Warmth is a sign of empathy, and “highly empathetic people enjoy deeper relationships.” Brooks calls these observant people “Illuminators.”
“Illuminators” offer a “gaze that says, ‘I want to get to know you and be known by you.’ ... Respect is a gift you offer with your eyes.”
Empathy skills can be learned. Try it. Take yourself to breakfast at a diner and talk to people. Smile with warmth. Seek people who show you their humanity and show your humanity too.
Do you know how to navigate conversations?
In her 2025 book Talk: The Science of Conversation and the Art of Being Ourselves, Alison Wood Brooks points out how people study their golf swings more than they study the quality of their own conversations.
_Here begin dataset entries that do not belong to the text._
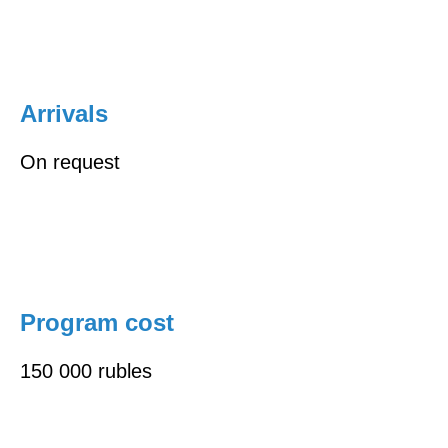
Arrivals
On request
Program cost
150 000 rubles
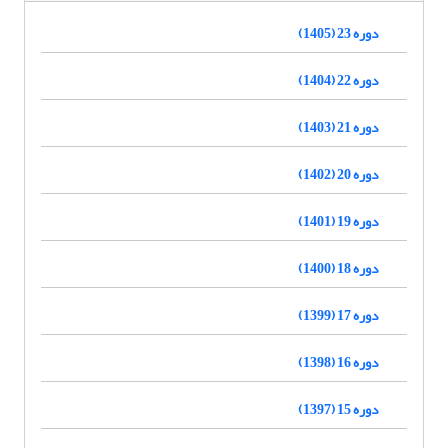
دوره 23 (1405)
دوره 22 (1404)
دوره 21 (1403)
دوره 20 (1402)
دوره 19 (1401)
دوره 18 (1400)
دوره 17 (1399)
دوره 16 (1398)
دوره 15 (1397)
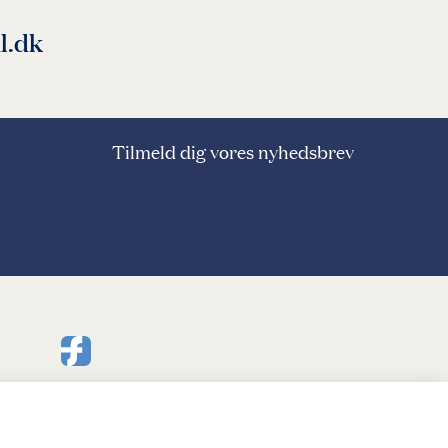
l.dk
Tilmeld dig vores nyhedsbrev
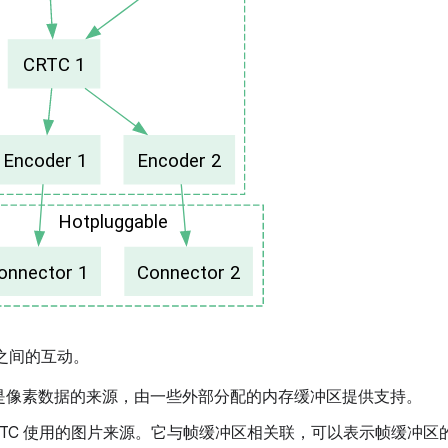
件之间的互动。
是像素数据的来源，由一些外部分配的内存缓冲区提供支持。
CRTC 使用的图片来源。它与帧缓冲区相关联，可以表示帧缓冲区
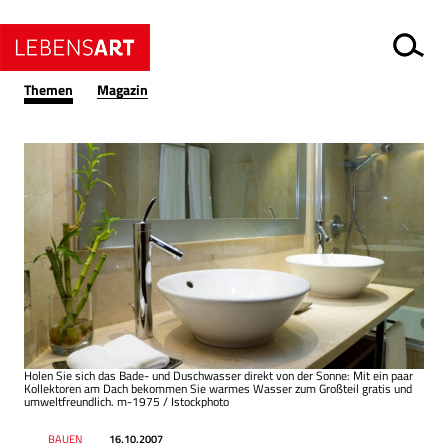
Themen
Magazin
Holen Sie sich das Bade- und Duschwasser direkt von der Sonne: Mit ein paar
Kollektoren am Dach bekommen Sie warmes Wasser zum Großteil gratis und
umweltfreundlich. m-1975 / Istockphoto
Datum
Ressort
BAUEN
16.10.2007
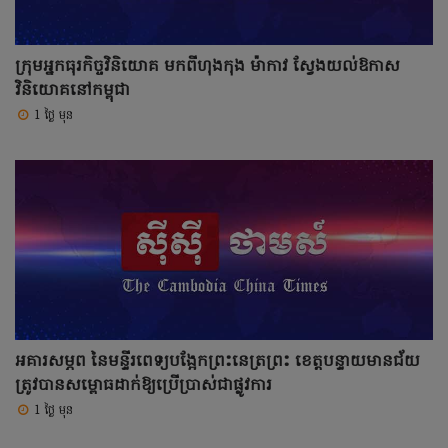
ក្រុមអ្នកធុរកិច្ចវិនិយោគ មកពីហុងកុង ម៉ាកាវ ស្វែងយល់ឱកាស
វិនិយោគនៅកម្ពុជា
1 ថ្ងៃ មុន
អគារសម្ភព នៃមន្ទីរពេទ្យបង្អែកព្រះនេត្រព្រះ ខេត្តបន្ទាយមានជ័យ
ត្រូវបានសម្ពោធដាក់ឱ្យប្រើប្រាស់ជាផ្លូវការ
1 ថ្ងៃ មុន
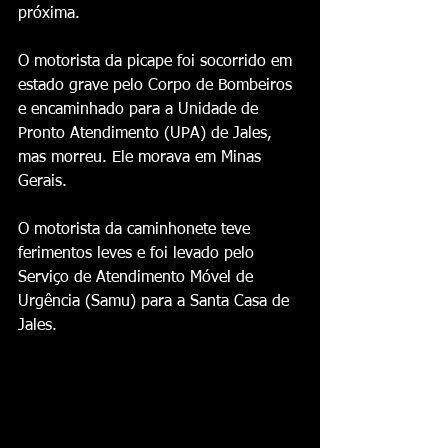
próxima.
O motorista da picape foi socorrido em 
estado grave pelo Corpo de Bombeiros 
e encaminhado para a Unidade de 
Pronto Atendimento (UPA) de Jales, 
mas morreu. Ele morava em Minas 
Gerais.
O motorista da caminhonete teve 
ferimentos leves e foi levado pelo 
Serviço de Atendimento Móvel de 
Urgência (Samu) para a Santa Casa de 
Jales.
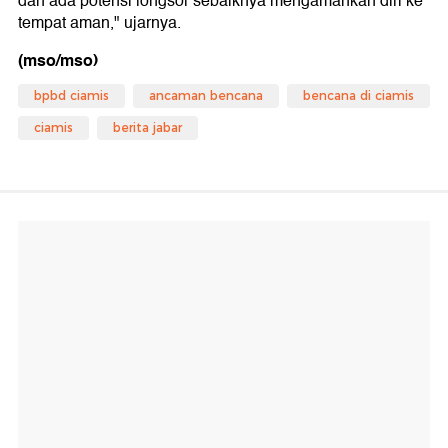
dan ada potensi longsor sebaiknya mengamankan diri ke
tempat aman," ujarnya.
(mso/mso)
bpbd ciamis
ancaman bencana
bencana di ciamis
ciamis
berita jabar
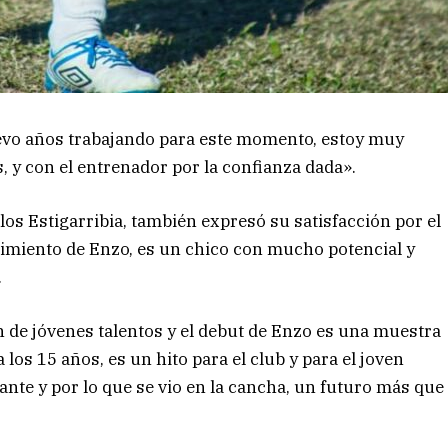
evo años trabajando para este momento, estoy muy
 y con el entrenador por la confianza dada».
los Estigarribia, también expresó su satisfacción por el
imiento de Enzo, es un chico con mucho potencial y
.
n de jóvenes talentos y el debut de Enzo es una muestra
 los 15 años, es un hito para el club y para el joven
ante y por lo que se vio en la cancha, un futuro más que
“Relationships are about talking,” writes Brooks, who explains how good conversationalists move from “small talk,” or topics anyone can discuss, to “tailored talk,” subjects that many people would be interested in, such as grandparenting or golf, to “deep talk” — the topics “only close groups feel comfortable talking about.”
If you can “deep talk” with another person, you will rarely be lonely.
“A good conversationalist is always on the lookout for personal details,” she writes, “the topics that will open up another person.”
The hardest people to engage are “ZQs” — people who ask zero questions. Those people are apt to feel lonely.
Our fears of “being intrusive” often keep our relationships shallow, Brooks notes. But you can practice going deeper with your conversations.
Listen to Terry Gross on NPR’s Fresh Air — she is the master of taking a conversation from small talk to deep talk. Listen and practice.
As former Surgeon General Vivek H. Murthy wrote in his 2023 report declaring loneliness a national epidemic: “Each of us can start now, in our own lives, by strengthening our connections and relationships.”
Dan and I talk frankly about how we communicate. When he cuts me off, I tell him: “If I’m sharing something important to me and you bounce out of the conversation, I feel you are not listening.”
When I interrupt Dan — which I sometimes do because I’m a fast talker — he says: “It feels like you rushed to judgment. Let’s discuss this more.”
With this kind of feedback, we risk not keeping the peace — but it’s worth it, because honesty is the only way to build meaning … and bust loneliness.